§ **Dataset entries**

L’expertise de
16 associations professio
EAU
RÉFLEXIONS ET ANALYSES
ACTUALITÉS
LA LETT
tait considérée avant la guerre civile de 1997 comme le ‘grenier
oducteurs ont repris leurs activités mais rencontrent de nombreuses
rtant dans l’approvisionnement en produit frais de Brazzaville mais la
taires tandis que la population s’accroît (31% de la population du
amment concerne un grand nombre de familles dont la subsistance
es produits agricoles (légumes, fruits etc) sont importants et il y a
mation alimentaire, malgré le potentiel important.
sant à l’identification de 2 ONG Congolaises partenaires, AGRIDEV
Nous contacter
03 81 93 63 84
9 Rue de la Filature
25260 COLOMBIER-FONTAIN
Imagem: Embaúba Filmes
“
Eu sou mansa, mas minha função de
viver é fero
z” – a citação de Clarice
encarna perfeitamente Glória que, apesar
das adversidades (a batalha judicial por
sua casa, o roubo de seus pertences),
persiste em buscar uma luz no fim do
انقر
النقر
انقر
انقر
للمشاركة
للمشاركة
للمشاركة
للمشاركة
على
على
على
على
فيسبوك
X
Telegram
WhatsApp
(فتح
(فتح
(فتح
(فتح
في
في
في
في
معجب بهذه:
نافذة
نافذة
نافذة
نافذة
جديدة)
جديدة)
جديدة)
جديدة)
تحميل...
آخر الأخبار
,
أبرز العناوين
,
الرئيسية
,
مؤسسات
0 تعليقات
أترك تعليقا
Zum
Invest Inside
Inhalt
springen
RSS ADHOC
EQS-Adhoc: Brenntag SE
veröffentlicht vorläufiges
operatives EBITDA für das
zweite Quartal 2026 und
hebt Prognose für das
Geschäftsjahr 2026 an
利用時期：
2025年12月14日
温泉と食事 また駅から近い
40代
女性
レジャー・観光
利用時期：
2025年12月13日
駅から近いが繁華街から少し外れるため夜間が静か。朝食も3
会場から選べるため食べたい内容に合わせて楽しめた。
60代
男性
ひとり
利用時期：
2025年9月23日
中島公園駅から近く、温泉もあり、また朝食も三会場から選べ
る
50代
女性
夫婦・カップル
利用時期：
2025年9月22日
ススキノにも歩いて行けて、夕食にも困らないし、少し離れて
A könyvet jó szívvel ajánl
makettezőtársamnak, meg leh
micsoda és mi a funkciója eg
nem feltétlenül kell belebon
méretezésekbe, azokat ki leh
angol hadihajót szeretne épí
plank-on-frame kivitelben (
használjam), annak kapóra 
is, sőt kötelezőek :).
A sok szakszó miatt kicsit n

§ **Task instructions**
Set down, exactly as written, each line of the data from its opening line through the one containing "méretezésekbe, azokat ki leh". Output nothing more.

§ **Your response**
L’expertise de
16 associations professio
EAU
RÉFLEXIONS ET ANALYSES
ACTUALITÉS
LA LETT
tait considérée avant la guerre civile de 1997 comme le ‘grenier
oducteurs ont repris leurs activités mais rencontrent de nombreuses
rtant dans l’approvisionnement en produit frais de Brazzaville mais la
taires tandis que la population s’accroît (31% de la population du
amment concerne un grand nombre de familles dont la subsistance
es produits agricoles (légumes, fruits etc) sont importants et il y a
mation alimentaire, malgré le potentiel important.
sant à l’identification de 2 ONG Congolaises partenaires, AGRIDEV
Nous contacter
03 81 93 63 84
9 Rue de la Filature
25260 COLOMBIER-FONTAIN
Imagem: Embaúba Filmes
“
Eu sou mansa, mas minha função de
viver é fero
z” – a citação de Clarice
encarna perfeitamente Glória que, apesar
das adversidades (a batalha judicial por
sua casa, o roubo de seus pertences),
persiste em buscar uma luz no fim do
انقر
النقر
انقر
انقر
للمشاركة
للمشاركة
للمشاركة
للمشاركة
على
على
على
على
فيسبوك
X
Telegram
WhatsApp
(فتح
(فتح
(فتح
(فتح
في
في
في
في
معجب بهذه:
نافذة
نافذة
نافذة
نافذة
جديدة)
جديدة)
جديدة)
جديدة)
تحميل...
آخر الأخبار
,
أبرز العناوين
,
الرئيسية
,
مؤسسات
0 تعليقات
أترك تعليقا
Zum
Invest Inside
Inhalt
springen
RSS ADHOC
EQS-Adhoc: Brenntag SE
veröffentlicht vorläufiges
operatives EBITDA für das
zweite Quartal 2026 und
hebt Prognose für das
Geschäftsjahr 2026 an
利用時期：
2025年12月14日
温泉と食事 また駅から近い
40代
女性
レジャー・観光
利用時期：
2025年12月13日
駅から近いが繁華街から少し外れるため夜間が静か。朝食も3
会場から選べるため食べたい内容に合わせて楽しめた。
60代
男性
ひとり
利用時期：
2025年9月23日
中島公園駅から近く、温泉もあり、また朝食も三会場から選べ
る
50代
女性
夫婦・カップル
利用時期：
2025年9月22日
ススキノにも歩いて行けて、夕食にも困らないし、少し離れて
A könyvet jó szívvel ajánl
makettezőtársamnak, meg leh
micsoda és mi a funkciója eg
nem feltétlenül kell belebon
méretezésekbe, azokat ki leh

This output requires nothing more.